For the sale of the company, the moment was favorable like never before. Ducati had just won the World Superbike title against all odds, given the age of the 1198, and the Diavel was enjoying incredible success. Ducati also pumped up deliveries to dealers so the sales numbers would rocket past the 40,000 mark by the end of the year. For most manufacturers, 40,000 units is not a magic number, but it is for Ducati. When you then add in that payment terms to suppliers were stretched a bit, the numbers at the end of 2011 could not have looked any rosier.
At that stage, there was more than one potential buyer around; and in case none would materialize with a check of the right size, Andrea Bonomi’s Investindustrial, the private capital group that owned Ducati, was ready to take the company public. In that arena, the year-end numbers would count a lot more than they might in a direct negotiation.
But in late April, after much gossip and speculation, the purchase of the company by Audi was announced, and those who have been at Ducati long enough to know how things have been going for the last five decades have positive feelings about it. As one of them told me, “I am certain that the Audi auditors looked accurately into our accounts, and they know exactly where we stand financially; they were not distracted by the glittering of our polished silverware. Ducati will be much better off with Audi than it would have been if acquired by some Chinese or Indian or Arab private capital group.”

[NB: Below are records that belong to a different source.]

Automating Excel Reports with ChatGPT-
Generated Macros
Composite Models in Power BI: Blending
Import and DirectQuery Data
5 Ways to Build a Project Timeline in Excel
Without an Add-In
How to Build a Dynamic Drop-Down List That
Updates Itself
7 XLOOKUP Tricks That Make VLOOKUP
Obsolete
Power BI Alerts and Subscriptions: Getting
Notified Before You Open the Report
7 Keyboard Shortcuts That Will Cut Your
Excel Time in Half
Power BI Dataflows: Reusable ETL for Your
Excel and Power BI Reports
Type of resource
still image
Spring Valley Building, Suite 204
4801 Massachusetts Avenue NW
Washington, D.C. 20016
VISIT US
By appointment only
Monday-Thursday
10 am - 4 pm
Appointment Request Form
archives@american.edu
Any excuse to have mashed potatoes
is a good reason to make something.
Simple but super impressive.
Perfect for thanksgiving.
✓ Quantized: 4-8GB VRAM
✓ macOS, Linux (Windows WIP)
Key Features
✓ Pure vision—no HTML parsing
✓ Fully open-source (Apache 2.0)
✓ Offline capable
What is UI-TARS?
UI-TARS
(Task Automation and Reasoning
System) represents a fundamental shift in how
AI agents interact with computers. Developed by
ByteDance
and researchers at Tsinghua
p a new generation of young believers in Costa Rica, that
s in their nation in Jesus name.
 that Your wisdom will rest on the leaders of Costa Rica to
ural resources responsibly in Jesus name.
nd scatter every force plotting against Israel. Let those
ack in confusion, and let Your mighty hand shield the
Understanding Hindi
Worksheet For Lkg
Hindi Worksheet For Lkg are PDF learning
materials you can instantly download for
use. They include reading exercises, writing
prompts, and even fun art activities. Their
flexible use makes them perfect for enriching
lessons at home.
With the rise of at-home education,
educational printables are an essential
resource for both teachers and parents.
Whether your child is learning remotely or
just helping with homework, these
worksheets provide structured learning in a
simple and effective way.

A few days before the official announcement, I had the opportunity to talk with a young executive from Audi’s automotive division. Though hardly involved in the Ducati negotiations, he had much enthusiasm for the acquisition but also great realism and a deep knowledge of the “Bolognese attitude”—a mix of dedication, pride, passion and self-confidence, but also arrogance and dogmatism. So, based on what Audi likely learned from their 1998 purchase of Lamborghini, which is only 20 miles from Ducati, it would seem that they know what to expect.

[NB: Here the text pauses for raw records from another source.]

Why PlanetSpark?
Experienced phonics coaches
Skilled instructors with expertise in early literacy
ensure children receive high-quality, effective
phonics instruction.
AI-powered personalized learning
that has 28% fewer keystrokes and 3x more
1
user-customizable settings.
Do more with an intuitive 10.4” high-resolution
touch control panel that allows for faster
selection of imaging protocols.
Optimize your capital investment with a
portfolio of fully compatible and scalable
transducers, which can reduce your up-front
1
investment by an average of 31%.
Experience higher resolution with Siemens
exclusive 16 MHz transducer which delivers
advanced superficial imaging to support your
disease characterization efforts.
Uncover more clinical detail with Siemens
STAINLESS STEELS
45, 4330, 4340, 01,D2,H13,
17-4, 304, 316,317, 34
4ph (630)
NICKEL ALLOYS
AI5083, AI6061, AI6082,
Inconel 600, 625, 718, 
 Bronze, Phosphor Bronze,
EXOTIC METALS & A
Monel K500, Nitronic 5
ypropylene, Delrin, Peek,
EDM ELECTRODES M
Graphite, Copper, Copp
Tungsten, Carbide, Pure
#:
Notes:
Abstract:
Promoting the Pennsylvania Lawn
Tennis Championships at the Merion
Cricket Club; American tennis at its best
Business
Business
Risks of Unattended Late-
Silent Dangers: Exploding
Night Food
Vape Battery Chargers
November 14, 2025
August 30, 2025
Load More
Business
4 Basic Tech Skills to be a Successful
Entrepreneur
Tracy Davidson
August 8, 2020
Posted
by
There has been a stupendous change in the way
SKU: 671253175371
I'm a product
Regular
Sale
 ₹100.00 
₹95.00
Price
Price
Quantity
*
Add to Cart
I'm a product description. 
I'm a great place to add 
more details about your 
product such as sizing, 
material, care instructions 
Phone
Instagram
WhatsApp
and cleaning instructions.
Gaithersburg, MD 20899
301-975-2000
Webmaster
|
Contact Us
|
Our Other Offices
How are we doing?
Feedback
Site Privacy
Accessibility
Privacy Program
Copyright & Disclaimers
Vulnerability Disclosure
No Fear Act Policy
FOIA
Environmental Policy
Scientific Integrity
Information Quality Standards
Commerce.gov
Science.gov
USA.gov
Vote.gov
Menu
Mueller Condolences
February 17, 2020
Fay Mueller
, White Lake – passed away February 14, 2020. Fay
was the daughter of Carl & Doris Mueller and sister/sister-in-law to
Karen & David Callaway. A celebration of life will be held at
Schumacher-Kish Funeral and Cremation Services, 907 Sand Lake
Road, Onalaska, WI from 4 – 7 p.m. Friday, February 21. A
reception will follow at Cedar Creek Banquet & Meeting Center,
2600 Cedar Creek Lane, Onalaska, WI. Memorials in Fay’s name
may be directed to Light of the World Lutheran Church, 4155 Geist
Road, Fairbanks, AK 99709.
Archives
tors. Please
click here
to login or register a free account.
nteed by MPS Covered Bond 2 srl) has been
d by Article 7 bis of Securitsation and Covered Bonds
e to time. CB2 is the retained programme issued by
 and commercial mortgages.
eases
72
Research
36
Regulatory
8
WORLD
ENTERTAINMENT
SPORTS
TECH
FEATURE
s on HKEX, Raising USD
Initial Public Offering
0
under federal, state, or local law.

If Ducati had gone public, Bonomi and CEO Gabriele Del Torchio planned to move to new premises. Bonomi would sell the huge estate to Coop, a network of supermarket properties of the Italian Communist Party, which is quite strong in Bologna. The new Ducati would be smaller and, possibly, more efficient and productive. But now, everything is up in the air.
Before the sale, Claudio Domenicali, Ducati’s General Manager, told me that the company had defined an agenda crowded with new models. Audi investments and expertise would surely iron out lots of the problems Ducati would encounter in reaching that goal.
All of this should make the next few years an interesting period in the life of one of the world’s most beloved motorcycle brands.